Background  Human umbilical cord mesenchymal stem cell-derived exosomes (HucMSC-Exo) have become a promising therapeutic tool in the field of regenerative medicine, but the exact mechanism of their action is still poorly understood.

Objective  To explore whether HucMSC-Exo could drive neutrophil switching to N2 proangiogenic subtype.

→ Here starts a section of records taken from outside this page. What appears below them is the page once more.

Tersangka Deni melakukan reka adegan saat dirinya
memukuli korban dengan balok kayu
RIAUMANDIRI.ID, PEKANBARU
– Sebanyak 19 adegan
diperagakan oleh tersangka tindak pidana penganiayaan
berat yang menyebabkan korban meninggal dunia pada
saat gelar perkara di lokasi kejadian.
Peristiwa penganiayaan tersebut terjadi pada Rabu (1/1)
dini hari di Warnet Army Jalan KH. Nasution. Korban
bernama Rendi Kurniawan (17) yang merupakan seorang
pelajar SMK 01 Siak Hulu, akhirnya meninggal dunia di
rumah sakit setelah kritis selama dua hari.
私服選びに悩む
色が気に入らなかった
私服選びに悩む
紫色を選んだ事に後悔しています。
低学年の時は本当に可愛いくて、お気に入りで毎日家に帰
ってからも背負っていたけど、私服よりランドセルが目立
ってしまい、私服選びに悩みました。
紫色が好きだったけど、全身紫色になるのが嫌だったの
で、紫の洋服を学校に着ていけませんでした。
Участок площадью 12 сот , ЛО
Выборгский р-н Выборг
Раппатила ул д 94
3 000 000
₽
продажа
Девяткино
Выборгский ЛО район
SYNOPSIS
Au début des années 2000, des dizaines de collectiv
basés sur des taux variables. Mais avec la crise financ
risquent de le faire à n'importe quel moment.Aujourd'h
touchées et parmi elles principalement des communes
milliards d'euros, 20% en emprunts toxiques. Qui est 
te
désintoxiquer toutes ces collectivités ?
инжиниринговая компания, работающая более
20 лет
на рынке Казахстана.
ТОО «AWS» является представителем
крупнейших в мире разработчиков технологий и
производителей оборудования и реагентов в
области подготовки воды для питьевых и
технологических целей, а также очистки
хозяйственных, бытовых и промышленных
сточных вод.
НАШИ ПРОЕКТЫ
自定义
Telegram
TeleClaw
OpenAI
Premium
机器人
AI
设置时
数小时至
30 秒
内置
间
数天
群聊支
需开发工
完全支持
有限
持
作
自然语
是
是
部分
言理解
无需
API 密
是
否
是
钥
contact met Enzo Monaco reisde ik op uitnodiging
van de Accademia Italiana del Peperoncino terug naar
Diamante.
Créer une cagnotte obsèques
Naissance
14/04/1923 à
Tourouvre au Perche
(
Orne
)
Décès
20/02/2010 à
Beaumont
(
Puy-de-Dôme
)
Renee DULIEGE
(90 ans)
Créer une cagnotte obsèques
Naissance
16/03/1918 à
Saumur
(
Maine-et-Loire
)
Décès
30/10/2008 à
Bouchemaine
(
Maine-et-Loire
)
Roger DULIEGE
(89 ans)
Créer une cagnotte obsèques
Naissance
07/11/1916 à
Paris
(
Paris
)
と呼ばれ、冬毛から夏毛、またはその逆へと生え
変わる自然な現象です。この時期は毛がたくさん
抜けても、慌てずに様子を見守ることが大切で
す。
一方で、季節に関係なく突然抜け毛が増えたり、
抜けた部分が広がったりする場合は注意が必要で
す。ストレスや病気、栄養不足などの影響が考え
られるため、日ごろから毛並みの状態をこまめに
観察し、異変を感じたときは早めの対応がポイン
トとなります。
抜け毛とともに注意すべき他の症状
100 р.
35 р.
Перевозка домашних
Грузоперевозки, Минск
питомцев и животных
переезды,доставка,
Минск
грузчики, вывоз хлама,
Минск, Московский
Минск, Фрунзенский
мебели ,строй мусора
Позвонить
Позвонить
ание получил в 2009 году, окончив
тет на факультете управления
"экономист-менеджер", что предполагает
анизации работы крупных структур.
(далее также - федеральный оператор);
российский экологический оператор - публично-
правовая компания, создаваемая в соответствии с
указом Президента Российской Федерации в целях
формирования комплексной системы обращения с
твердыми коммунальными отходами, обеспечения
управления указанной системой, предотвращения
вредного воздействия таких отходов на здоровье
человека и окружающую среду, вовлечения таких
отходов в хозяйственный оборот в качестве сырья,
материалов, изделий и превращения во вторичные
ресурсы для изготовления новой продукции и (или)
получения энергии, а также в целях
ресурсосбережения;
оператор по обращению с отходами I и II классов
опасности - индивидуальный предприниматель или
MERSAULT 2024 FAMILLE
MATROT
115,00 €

Methods  HucMSC-Exo was isolated and purified by ultracentrifugation, and the isolated exosomes were characterized by transmission electron microscopy, particle size analysis and western blot. Isolated HucMSC-Exo was co-cultured with neutrophils in vitro and the expression of phenotype-related molecules in neutrophils was detected using qRT-PCR. After co-culture with HucMSC-Exo, neutrophils were subjected to cell-cell co-culture system with vascular endothelial cells, and the effects of neutrophils on the proliferation, migration and invasion ability of vascular endothelial cells were observed by CCK8 assay, Edu assay, scratch assay and Transwell assay, respectively. Gene expression changes related to angiogenesis in neutrophils after receiving HucMSC-Exo stimulation were analyzed using qRT-PCR.

Results  The extracts were shown in transmission electron microscopy as a round-like membrane-like structure with a diameter of approximately 100 nm, and were able to express the exosomal markers CD9 and Alix, indicating that the extracts were HucMSC-Exo. Compared to the PBS-treated group, treatment of neutrophils with HucMSC-Exo revealed increased expression of N2 markers, with Arg1 (P < 0.05), CD163 (P < 0.05) and CD206 (P< 0.05) by qRT-PCR. Following co-culture of HucMSC-Exo-stimulated neutrophils with vascular endothelial cells, the vascular endothelial cells became more proliferative, migratory, and invasive as observed by CCK8 assay, Edu assay, scratch assay, and Transwell assay, respectively. Compared with the PBS-treated group, neutrophils in HucMSC-Exo-treated group displayed elevated expression of pro-angiogenic factors BV8 (P < 0.05) and VEGFα (P < 0.05).

Conclusion  HucMSC-Exo converts neutrophils to the N2 phenotype, and this N2 type of neutrophil promotes vascular endothelial cell proliferation, migration, and invasion.